On Sunday, May 18th, we will partner with Chicago’s Roots & Culture Gallery, to showcase a thrilling selection of new acquisitions of experimental video art. Join VDB staff for this free event as we share a few of the most exciting and groundbreaking works that we have recently taken into distribution.
The Freestone Drone, George Barber
Reality-Effects: Video Data Bank 6th Annual Showcase
Roots & Culture
1034 N. Milwaukee
Chicago, IL 60622 (Map)
Sunday May 18th, 7:30 p.m.
Free (RSVP welcome)
2014 VDB Showcase at Roots & Culture
Ursula Biemann, Deep Weather
2013, 8:58, Switzerland, English, color, stereo, 16:9, HD video
Water and oil form the undercurrents of all narrations as they activate profound changes in the planetary ecology. Melting Himalayan ice fields, rising planetary sea levels, and extreme weather events increasingly impose an amphibian lifestyle on the Bangladeshi population. Gigantic machine-less efforts are made by communities to build protective mud embankments in the delta where large parts will soon be submerged and water is declared the territory of citizenship.
George Barber, The Freestone Drone
2013, 12:55, U.K., English, color, stereo, 16:9, HD video
Unmanned Aerial Vehicles – drones – have become an everyday feature of contemporary military activity, replacing humans in reconnaissance flights, small-scale combat missions and covert operations. The U.S. Army operates some ten thousands UAVs – a six-fold increase during Obama’s term – deploying them over locations like Pakistan and Yemen. The Freestone Drone follows a mission from the point of view of the machine. The drone’s camera surveys cityscapes, encounters individuals, reports, and in flight becomes aware of its own utility and destiny.
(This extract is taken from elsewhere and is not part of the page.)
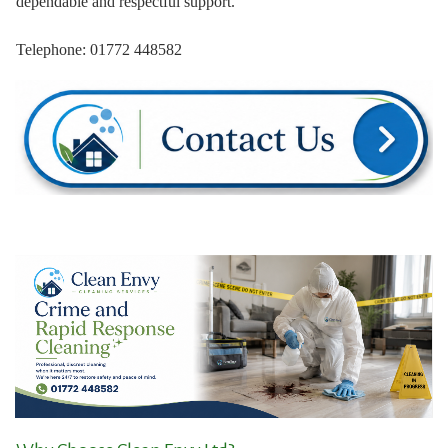
dependable and respectful support.
Telephone: 01772 448582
Drone operators routinely study the washing to learn about their targets – it is foretold that the Freestone Drone is to die entangled in a clothesline.
Emily Vey Duke and Cooper Battersby, Here is Everything
2013, 13:54, Canada/U.S., English, color, stereo, 16:9, HD video
“Here is Everything presents itself as a message from The Future, as narrated by a cat and a rabbit, spirit guides who explain that they’ve decided to speak to us via a contemporary art video because they understand this to be our highest form of communication. Their cheeky introduction, however, belies the complex set of ideas that fill the remainder of the film. Death, God, and attaining and maintaining a state of Grace are among the thematic strokes winding their way through the piece, rapturously illustrated with animation, still and video imagery.” — Emily Vey Duke and Cooper Battersby
Peer Bode, Front Hand Back Hand
1977, 2:57, U.S., English, color, mono, 4:3, 1/2” open reel video
“Actions, states, one B+W video camera, the Paik Abe Colorizer, a video switcher. The two states, a b a b, I put my hand in the camera frame and saw a colored hand shifting. I moved my, the, hand, including back and forth, realizing or connecting to the visual and language potential of front hand and back hand. Giving it some veracity, the pace became about attempting to keep up with the position changes together with verbally reciting front hand back hand, co-coordinating from hand to mouth and mouth to hand.” — Peer Bode
Harun Farocki, Parallel I
2012, 17:11, Germany, color, stereo, 16:9, video
Using the example of trees and bushes, water, fire and clouds, we compare the development of surfaces and colourings over the past thirty years in computer animation images. We want to document reality-effects such as reflections, clouds, and smoke in their evolutionary history.” — Harun Farocki
robbinschilds & A.L. Steiner, C.L.U.E. (color location ultimate experience), Part 1
2007, 10:47, U.S., color, stereo, 4:3, DV video
Inhabiting the intersection of human movement and architecture, A.L. Steiner and robbinschilds (Sonya Robbins and Layla Childs) in collaboration with AJ Blandford, present a full-spectrum video, set to a score by rock quartet Kinski. Edited in succinct rainbow-hued sections, each sequence features robbinschilds in monochromatic gear, acting in psychedelic contrast and communion with their surroundings. The artists traverse through desolate desert landscapes, darkened parking lots, and geological formations, responding to the environment through choreographed duets. In a style that is obsessive, persistent, and often humorous, robbinschilds reveals their observations of the human imprint on the world.